▶

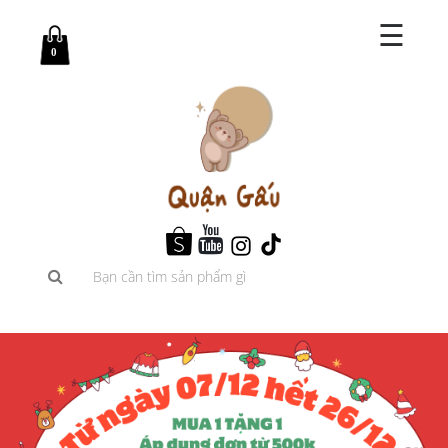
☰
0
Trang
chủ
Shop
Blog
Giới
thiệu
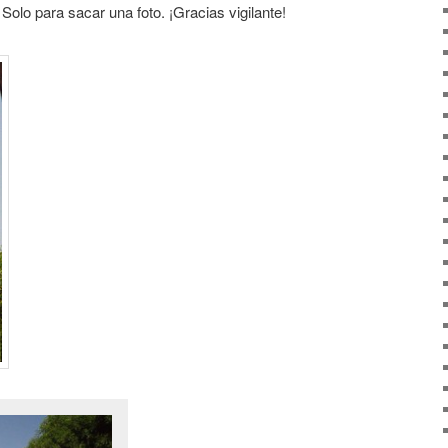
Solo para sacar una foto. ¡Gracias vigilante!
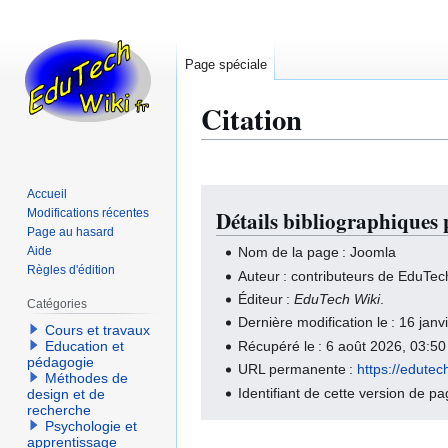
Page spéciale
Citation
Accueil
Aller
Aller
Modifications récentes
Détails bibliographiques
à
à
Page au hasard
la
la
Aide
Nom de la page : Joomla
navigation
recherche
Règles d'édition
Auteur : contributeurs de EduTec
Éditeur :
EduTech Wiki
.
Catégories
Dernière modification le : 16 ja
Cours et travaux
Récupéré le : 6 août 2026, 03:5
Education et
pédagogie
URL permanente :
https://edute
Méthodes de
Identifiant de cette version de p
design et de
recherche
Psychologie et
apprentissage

◀
▶

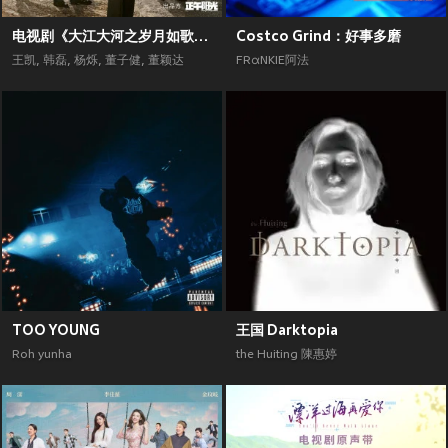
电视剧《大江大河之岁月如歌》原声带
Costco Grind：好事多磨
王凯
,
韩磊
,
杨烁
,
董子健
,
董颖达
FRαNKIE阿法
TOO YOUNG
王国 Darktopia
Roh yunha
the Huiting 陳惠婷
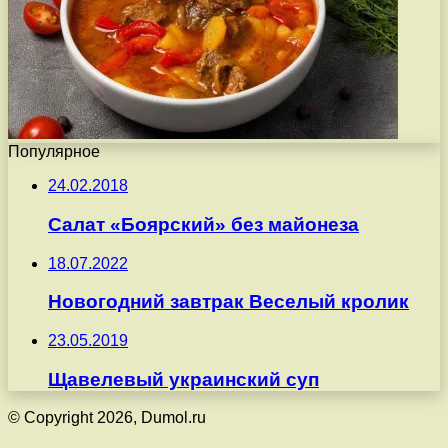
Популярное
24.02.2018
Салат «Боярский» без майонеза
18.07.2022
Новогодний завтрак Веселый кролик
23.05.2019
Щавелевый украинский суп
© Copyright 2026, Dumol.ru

◀

### Prompt
Of the lines above, extract only those from the line with "Щавелевый украинский суп" to the line with "Copyright 2026, Dumol.ru", both included, exactly as written.

### Result of this task
Щавелевый украинский суп
© Copyright 2026, Dumol.ru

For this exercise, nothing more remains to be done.